Logo Musée du Patrimoine

Tutto il patrimonio francese classificato per regioni, dipartimenti e città

Sito Gallo-Romano di Bas-Calonge - La Bomba à La Réole en Gironde

Sito Gallo-Romano di Bas-Calonge - La Bomba

    6 Chemin De Novigrad
    33190 La Réole
Proprietà privata
Crédit photo : Jack ma - Sous licence Creative Commons

Timeline

Antiquité
Haut Moyen Âge
Moyen Âge central
Bas Moyen Âge
Renaissance
Temps modernes
Révolution/Empire
XIXe siècle
Époque contemporaine
0
100
200
300
400
1900
2000
25-30 après J.-C.
Origine del sito
Ier-IIIe siècle
Periodo di attività principale
20 septembre 1996
Protezione del sito
Aujourd'hui
Aujourd'hui

Patrimonio

Sito situato su appezzamenti AE 155 a 157, 165, 166: registrazione per ordine del 20 settembre 1996

Origine e storia

Sito gallo-romano di Bas-Calonge - La Bombe, situato a La Réole, Nuova Aquitania, è un importante vestigio archeologico risalente alla Repubblica Romana. Include le rovine sepolte di un fanum, un tempio civile dedicato all'accoglienza dei pellegrini, nonché una basilica a tre navate, tipica dell'architettura gallo-romana. Queste strutture, risalenti a circa il 25-30 d.C., rientrano in una fascia temporale che si estende dal I al III secolo. Il sito rivela anche tracce di ceramica preromana, attestante un'occupazione prima del periodo romano.

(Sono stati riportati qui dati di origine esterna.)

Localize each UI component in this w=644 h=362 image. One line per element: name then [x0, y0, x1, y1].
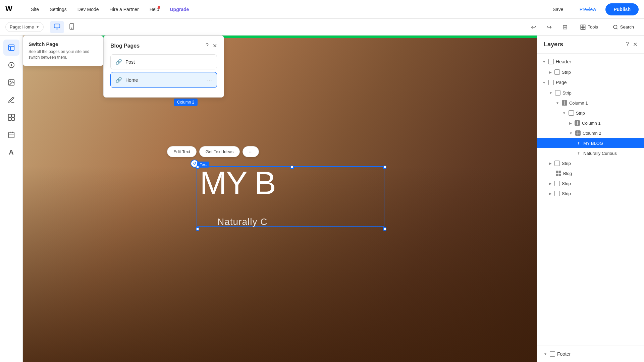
help-icon[interactable]: ?: [206, 43, 209, 49]
layer-naturally-curious[interactable]: T Naturally Curious: [537, 148, 644, 158]
sidebar-item-media[interactable]: [3, 74, 19, 90]
svg-rect-22: [8, 118, 11, 120]
blog-page-post-label: Post: [125, 59, 135, 65]
layer-my-blog[interactable]: T MY BLOG: [537, 138, 644, 148]
strip-icon: [569, 110, 574, 116]
main-area: A Switch Page See all the pages on your …: [0, 36, 644, 362]
layer-label: Column 1: [569, 101, 588, 106]
nav-help[interactable]: Help: [146, 4, 163, 15]
blog-page-home-label: Home: [125, 77, 138, 83]
collapse-icon: ▼: [542, 81, 546, 84]
grid-icon: [556, 171, 561, 176]
header-section-label: Header: [556, 59, 571, 64]
column-icon: [562, 100, 567, 106]
preview-button[interactable]: Preview: [573, 4, 603, 15]
page-selector-label: Page: Home: [10, 24, 34, 29]
strip-icon: [555, 90, 560, 96]
close-icon[interactable]: ✕: [213, 43, 217, 49]
svg-rect-23: [11, 118, 14, 120]
layers-title: Layers: [544, 41, 563, 48]
search-label: Search: [620, 24, 634, 29]
layers-header-icons: ? ✕: [626, 41, 637, 48]
resize-handle-ml[interactable]: [196, 227, 199, 231]
page-selector[interactable]: Page: Home ▼: [5, 22, 44, 32]
layer-label: Strip: [562, 161, 571, 166]
layer-column1[interactable]: ▼ Column 1: [537, 98, 644, 108]
switch-page-description: See all the pages on your site and switc…: [29, 49, 98, 60]
expand-icon: ▼: [562, 111, 566, 115]
strip-icon: [554, 161, 560, 166]
device-switcher: [50, 21, 78, 33]
publish-button[interactable]: Publish: [605, 3, 639, 15]
resize-handle-tr[interactable]: [383, 166, 386, 169]
layer-inner-col1[interactable]: ▶ Column 1: [537, 118, 644, 128]
tools-button[interactable]: Tools: [576, 22, 602, 33]
redo-button[interactable]: ↪: [544, 21, 554, 34]
my-blog-text[interactable]: MY B: [197, 167, 384, 199]
strip-icon: [554, 191, 560, 196]
sidebar-item-blog[interactable]: [3, 92, 19, 108]
sidebar-item-fonts[interactable]: A: [3, 144, 19, 160]
layers-header: Layers ? ✕: [537, 36, 644, 54]
more-options-icon[interactable]: ···: [207, 76, 212, 83]
layer-label: Column 2: [583, 131, 601, 136]
layer-page-strip[interactable]: ▼ Strip: [537, 88, 644, 98]
editor-toolbar: Page: Home ▼ ↩ ↪ ⊞ Tools Search: [0, 19, 644, 36]
naturally-curious-text: Naturally C: [217, 217, 267, 227]
undo-button[interactable]: ↩: [528, 21, 539, 34]
blog-page-post[interactable]: 🔗 Post: [110, 54, 217, 69]
zoom-button[interactable]: ⊞: [560, 21, 570, 34]
layers-close-icon[interactable]: ✕: [633, 41, 637, 48]
layer-inner-col2[interactable]: ▼ Column 2: [537, 128, 644, 138]
sidebar-item-pages[interactable]: [3, 40, 19, 56]
top-navigation: W Site Settings Dev Mode Hire a Partner …: [0, 0, 644, 19]
nav-hire-partner[interactable]: Hire a Partner: [106, 4, 143, 15]
layer-inner-strip[interactable]: ▼ Strip: [537, 108, 644, 118]
blog-page-home[interactable]: 🔗 Home ···: [110, 72, 217, 88]
nav-settings[interactable]: Settings: [46, 4, 71, 15]
layer-strip-3[interactable]: ▶ Strip: [537, 178, 644, 188]
sidebar-item-bookings[interactable]: [3, 127, 19, 143]
edit-text-button[interactable]: Edit Text: [167, 146, 197, 157]
get-text-ideas-button[interactable]: Get Text Ideas: [199, 146, 240, 157]
text-icon: T: [576, 150, 581, 156]
layer-label: Strip: [562, 191, 571, 196]
resize-handle-tl[interactable]: [196, 166, 199, 169]
blog-panel-title: Blog Pages: [110, 43, 140, 49]
expand-icon: ▼: [556, 101, 559, 105]
section-icon: [550, 351, 555, 357]
svg-rect-6: [581, 25, 583, 27]
resize-handle-tc[interactable]: [290, 166, 294, 169]
more-options-button[interactable]: ···: [243, 146, 259, 157]
blog-pages-panel: Blog Pages ? ✕ 🔗 Post 🔗 Home ···: [103, 36, 224, 98]
layers-page-section[interactable]: ▼ Page: [537, 77, 644, 88]
layer-label: Column 1: [582, 121, 601, 126]
layer-label: MY BLOG: [583, 141, 603, 146]
svg-rect-20: [8, 114, 11, 117]
strip-icon: [554, 181, 560, 186]
layer-label: Naturally Curious: [583, 151, 617, 156]
editor-tools: ↩ ↪ ⊞ Tools Search: [528, 21, 639, 34]
layer-strip-4[interactable]: ▶ Strip: [537, 188, 644, 198]
save-button[interactable]: Save: [546, 4, 570, 15]
layers-help-icon[interactable]: ?: [626, 41, 629, 48]
svg-rect-24: [8, 132, 14, 138]
footer-section-toggle[interactable]: ▼ Footer: [544, 351, 637, 357]
desktop-view-button[interactable]: [50, 21, 64, 33]
resize-handle-mr[interactable]: [383, 227, 386, 231]
nav-devmode[interactable]: Dev Mode: [73, 4, 103, 15]
layers-panel: Layers ? ✕ ▼ Header ▶ Strip ▼: [537, 36, 644, 362]
sidebar-item-apps[interactable]: [3, 109, 19, 125]
strip-icon: [554, 69, 560, 75]
layer-blog[interactable]: Blog: [537, 168, 644, 178]
nav-site[interactable]: Site: [27, 4, 43, 15]
mobile-view-button[interactable]: [65, 21, 78, 33]
nav-upgrade[interactable]: Upgrade: [166, 4, 193, 15]
sidebar-item-add[interactable]: [3, 57, 19, 73]
svg-rect-1: [54, 24, 60, 28]
layer-header-strip[interactable]: ▶ Strip: [537, 67, 644, 77]
layers-header-section[interactable]: ▼ Header: [537, 56, 644, 67]
layer-blog-strip[interactable]: ▶ Strip: [537, 158, 644, 168]
search-button[interactable]: Search: [608, 22, 639, 33]
expand-icon: ▶: [549, 182, 552, 185]
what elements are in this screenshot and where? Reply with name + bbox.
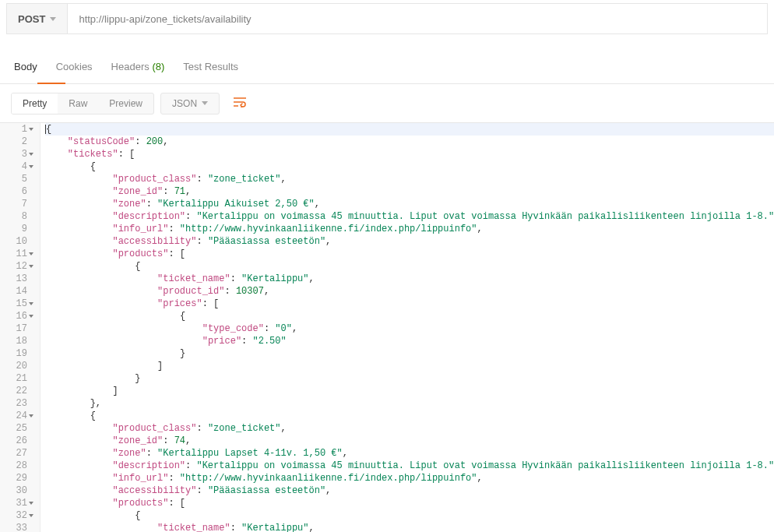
tab-cookies[interactable]: Cookies: [56, 61, 93, 80]
request-bar: POST: [6, 3, 768, 34]
view-raw[interactable]: Raw: [58, 93, 98, 114]
tab-body[interactable]: Body: [14, 61, 37, 80]
language-label: JSON: [172, 98, 197, 109]
http-method-dropdown[interactable]: POST: [7, 4, 68, 33]
chevron-down-icon: [50, 17, 56, 21]
wrap-toggle[interactable]: [226, 92, 254, 115]
response-body-editor[interactable]: 1234567891011121314151617181920212223242…: [0, 122, 774, 532]
http-method-label: POST: [18, 13, 45, 25]
tab-headers[interactable]: Headers (8): [111, 61, 165, 80]
tab-test-results[interactable]: Test Results: [183, 61, 238, 80]
response-tabs: Body Cookies Headers (8) Test Results: [0, 58, 774, 84]
line-number-gutter: 1234567891011121314151617181920212223242…: [0, 123, 40, 532]
chevron-down-icon: [202, 101, 208, 105]
view-mode-segment: Pretty Raw Preview: [11, 93, 154, 115]
language-dropdown[interactable]: JSON: [160, 93, 220, 115]
view-preview[interactable]: Preview: [98, 93, 153, 114]
view-pretty[interactable]: Pretty: [12, 93, 58, 114]
code-content[interactable]: { "statusCode": 200, "tickets": [ { "pro…: [40, 123, 774, 532]
wrap-lines-icon: [232, 97, 248, 107]
response-toolbar: Pretty Raw Preview JSON: [0, 84, 774, 122]
request-url-input[interactable]: [68, 4, 767, 33]
headers-count-badge: (8): [152, 61, 164, 72]
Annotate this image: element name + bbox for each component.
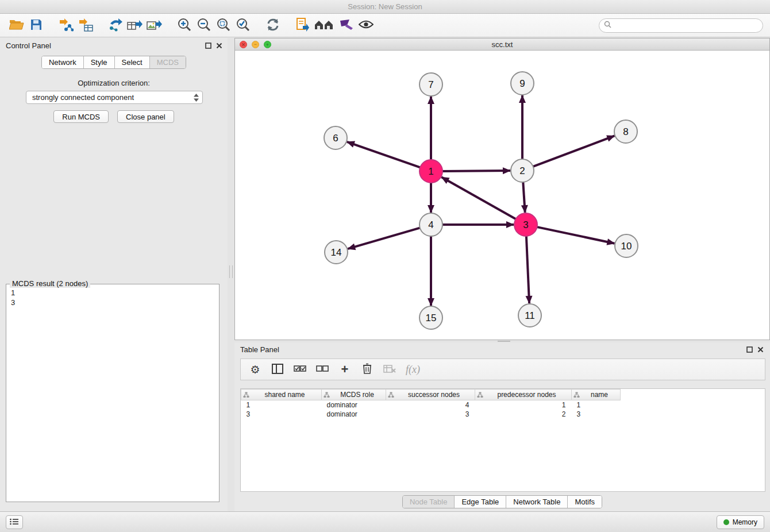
criterion-dropdown[interactable]: strongly connected component [26,91,203,104]
node-11[interactable]: 11 [518,304,541,327]
edge-2-3[interactable] [523,182,525,213]
close-window-icon[interactable] [240,41,247,48]
clear-table-button[interactable] [383,363,396,376]
export-network-button[interactable] [106,16,125,34]
cell-shared-name[interactable]: 3 [241,410,322,419]
zoom-selected-button[interactable] [233,16,253,34]
float-table-panel-icon[interactable] [746,346,753,354]
insert-column-button[interactable] [271,363,284,376]
trash-icon [363,363,372,376]
delete-row-button[interactable] [361,363,374,376]
table-panel-tabs: Node Table Edge Table Network Table Moti… [234,495,770,508]
edge-1-6[interactable] [347,142,420,168]
column-header-shared-name[interactable]: shared name [241,390,322,400]
apply-style-button[interactable] [337,16,356,34]
node-14[interactable]: 14 [325,241,348,264]
edge-1-2[interactable] [442,171,510,171]
column-header-name[interactable]: name [572,390,621,400]
open-folder-icon [9,18,24,32]
control-panel: Control Panel Network Style Select MCDS … [0,38,228,511]
cell-successor-nodes[interactable]: 3 [386,410,475,419]
save-session-button[interactable] [26,16,46,34]
node-7[interactable]: 7 [419,73,442,96]
duplicate-view-button[interactable] [293,16,313,34]
cell-name[interactable]: 1 [572,400,621,410]
toggle-view-button[interactable] [356,16,376,34]
cell-predecessor-nodes[interactable]: 1 [475,400,572,410]
tab-select[interactable]: Select [115,56,150,68]
select-all-button[interactable] [294,363,306,376]
zoom-in-icon [177,17,192,34]
zoom-out-button[interactable] [194,16,214,34]
network-graph[interactable]: 7968124314101511 [235,51,769,340]
tab-style[interactable]: Style [84,56,115,68]
edge-3-1[interactable] [441,177,515,219]
close-table-panel-icon[interactable] [757,346,764,354]
export-image-button[interactable] [145,16,164,34]
import-table-button[interactable] [76,16,95,34]
float-panel-icon[interactable] [205,42,211,51]
table-row[interactable]: 1 dominator 4 1 1 [241,400,621,410]
node-label: 8 [623,126,628,137]
node-4[interactable]: 4 [419,213,442,236]
tab-node-table[interactable]: Node Table [403,496,455,508]
cell-successor-nodes[interactable]: 4 [386,400,475,410]
node-1[interactable]: 1 [419,160,442,183]
close-panel-button[interactable]: Close panel [117,110,174,123]
vertical-splitter[interactable] [228,38,234,511]
table-settings-button[interactable]: ⚙ [249,363,261,376]
column-header-predecessor-nodes[interactable]: predecessor nodes [475,390,572,400]
table-row[interactable]: 3 dominator 3 2 3 [241,410,621,419]
cell-mcds-role[interactable]: dominator [322,410,386,419]
maximize-window-icon[interactable] [264,41,271,48]
minimize-window-icon[interactable] [252,41,259,48]
column-header-successor-nodes[interactable]: successor nodes [386,390,475,400]
add-row-button[interactable]: + [338,363,351,376]
search-input[interactable] [614,21,758,30]
deselect-all-icon [316,365,329,374]
ndex-home-icon-button[interactable] [313,16,337,34]
node-10[interactable]: 10 [615,234,638,257]
cell-shared-name[interactable]: 1 [241,400,322,410]
dropdown-stepper-icon [193,93,199,106]
export-table-button[interactable] [125,16,145,34]
close-panel-icon[interactable] [216,42,222,51]
zoom-in-button[interactable] [175,16,194,34]
tab-edge-table[interactable]: Edge Table [455,496,506,508]
refresh-button[interactable] [263,16,283,34]
window-titlebar: Session: New Session [0,0,770,14]
function-builder-button[interactable]: f(x) [406,363,420,376]
deselect-all-button[interactable] [316,363,329,376]
tab-network[interactable]: Network [42,56,84,68]
column-header-mcds-role[interactable]: MCDS role [322,390,386,400]
edge-4-14[interactable] [348,228,420,249]
import-network-button[interactable] [56,16,76,34]
tab-mcds[interactable]: MCDS [150,56,186,68]
search-box[interactable] [599,18,763,33]
cell-predecessor-nodes[interactable]: 2 [475,410,572,419]
show-hide-panels-button[interactable] [6,515,23,529]
memory-button[interactable]: Memory [717,515,764,529]
edge-3-10[interactable] [537,227,615,244]
list-icon [10,518,19,527]
tab-motifs[interactable]: Motifs [568,496,602,508]
node-3[interactable]: 3 [514,213,537,236]
export-table-icon [127,18,143,33]
zoom-out-icon [197,17,211,34]
home-icon [314,19,335,32]
main-toolbar [0,14,770,37]
open-file-button[interactable] [7,16,26,34]
node-2[interactable]: 2 [511,159,534,182]
cell-mcds-role[interactable]: dominator [322,400,386,410]
edge-2-8[interactable] [533,136,615,167]
cell-name[interactable]: 3 [572,410,621,419]
node-6[interactable]: 6 [324,126,347,149]
node-8[interactable]: 8 [614,120,637,143]
node-15[interactable]: 15 [419,306,442,329]
zoom-fit-button[interactable] [214,16,233,34]
edge-3-11[interactable] [526,236,529,303]
run-mcds-button[interactable]: Run MCDS [53,110,109,123]
node-label: 1 [428,166,433,177]
node-9[interactable]: 9 [511,72,534,95]
tab-network-table[interactable]: Network Table [506,496,568,508]
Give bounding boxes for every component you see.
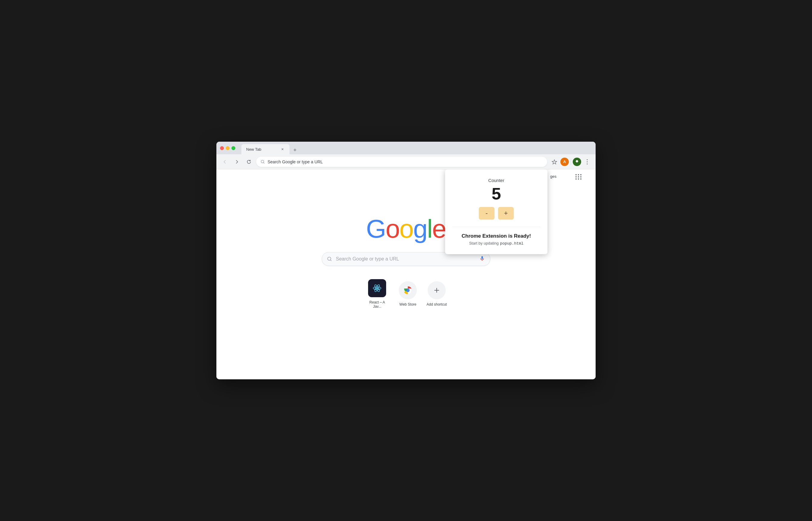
new-tab-button[interactable]: + — [291, 146, 299, 154]
google-apps-button[interactable] — [574, 172, 584, 181]
back-button[interactable] — [220, 157, 229, 167]
search-bar-placeholder: Search Google or type a URL — [336, 256, 399, 262]
popup-buttons: - + — [479, 207, 514, 220]
main-content: ges Google Search — [216, 169, 596, 379]
close-button[interactable] — [220, 146, 224, 150]
react-shortcut-icon — [368, 279, 386, 297]
popup-ready-desc-text: Start by updating — [469, 241, 500, 246]
shortcut-react[interactable]: React – A Jav... — [363, 277, 392, 311]
shortcut-add[interactable]: Add shortcut — [424, 279, 449, 309]
plus-icon — [433, 287, 440, 294]
tab-close-button[interactable]: ✕ — [280, 147, 285, 152]
profile-avatar[interactable]: A — [561, 158, 569, 166]
apps-dot — [578, 178, 579, 180]
extension-popup: Counter 5 - + Chrome Extension is Ready!… — [445, 169, 547, 254]
webstore-shortcut-icon — [399, 281, 417, 299]
apps-dot — [580, 176, 581, 178]
title-bar: New Tab ✕ + — [216, 142, 596, 154]
maximize-button[interactable] — [232, 146, 235, 150]
nav-bar: Search Google or type a URL A — [216, 154, 596, 169]
popup-counter-label: Counter — [488, 178, 504, 183]
apps-dot — [578, 174, 579, 175]
google-g2: g — [413, 214, 427, 243]
browser-window: New Tab ✕ + — [216, 142, 596, 379]
mic-button[interactable] — [479, 255, 485, 263]
svg-point-1 — [587, 159, 588, 160]
nav-right: A — [550, 157, 592, 167]
chrome-logo — [403, 286, 413, 295]
apps-dot — [580, 178, 581, 180]
popup-ready-title: Chrome Extension is Ready! — [462, 233, 531, 239]
svg-point-5 — [376, 287, 378, 289]
extension-icon — [574, 159, 579, 164]
more-button[interactable] — [583, 157, 592, 167]
add-shortcut-icon — [428, 281, 446, 299]
search-icon — [260, 159, 265, 164]
webstore-shortcut-label: Web Store — [399, 302, 416, 307]
shortcut-webstore[interactable]: Web Store — [396, 279, 419, 309]
apps-dot — [575, 174, 577, 175]
star-icon — [552, 159, 557, 164]
google-o2: o — [399, 214, 413, 243]
apps-dot — [575, 176, 577, 178]
minimize-button[interactable] — [226, 146, 229, 150]
mic-icon-svg — [479, 255, 485, 262]
increment-button[interactable]: + — [498, 207, 514, 220]
tab-bar: New Tab ✕ + — [241, 142, 299, 154]
bookmark-button[interactable] — [550, 157, 559, 167]
shortcuts-row: React – A Jav... — [363, 277, 449, 311]
avatar-letter: A — [563, 159, 566, 164]
svg-point-11 — [407, 289, 409, 292]
decrement-button[interactable]: - — [479, 207, 495, 220]
apps-dot — [575, 178, 577, 180]
google-g: G — [366, 214, 386, 243]
react-shortcut-label: React – A Jav... — [365, 300, 389, 309]
popup-divider — [452, 227, 540, 227]
address-text: Search Google or type a URL — [267, 159, 323, 164]
svg-point-2 — [587, 161, 588, 162]
traffic-lights — [220, 146, 235, 150]
react-logo — [372, 284, 382, 293]
popup-counter-value: 5 — [491, 185, 501, 202]
address-bar[interactable]: Search Google or type a URL — [256, 157, 547, 167]
active-tab[interactable]: New Tab ✕ — [241, 144, 289, 154]
extension-button[interactable] — [573, 158, 581, 166]
search-bar-icon — [327, 256, 332, 262]
popup-ready-desc-code: popup.html — [500, 241, 523, 246]
tab-title: New Tab — [246, 147, 261, 152]
google-l: l — [427, 214, 432, 243]
google-logo: Google — [366, 214, 446, 244]
apps-dot — [580, 174, 581, 175]
popup-ready-desc: Start by updating popup.html — [469, 241, 524, 246]
top-right-images-link[interactable]: ges — [550, 172, 556, 179]
apps-dot — [578, 176, 579, 178]
more-icon — [587, 159, 588, 164]
forward-button[interactable] — [232, 157, 242, 167]
svg-point-3 — [587, 163, 588, 164]
nav-divider — [571, 159, 571, 165]
add-shortcut-label: Add shortcut — [426, 302, 447, 307]
reload-button[interactable] — [244, 157, 254, 167]
google-e: e — [432, 214, 446, 243]
google-o1: o — [386, 214, 399, 243]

I due edifici, il fanum e la basilica, illustrano l'importanza religiosa e sociale di questo luogo durante l'antichità. La loro conservazione parziale ci permette di studiare le pratiche culturali gallo-romane e la pianificazione urbana in questa regione. Il sito è stato elencato come monumento storico per ordine del 20 settembre 1996, proteggendo così i trame AE 155 a 157, 165 e 166. Questi resti forniscono preziose informazioni sulla transizione tra le culture gauche e romane nel sud-ovest di Gallia.

La posizione del sito, anche se approssimativamente nota (accuratezza stimata a 6/10), corrisponde all'indirizzo "6 Au la Bombe, 33190 La Réole". Questa zona, integrata con il comune di La Réole (Dipartimento di Gironde), era probabilmente un crocevia di scambi e devozione. L'assenza di fonti che ne dettagliano l'abbandono o la distruzione suggerisce un graduale declino, legato ai sconvolgimenti politici ed economici del tardo Impero Romano.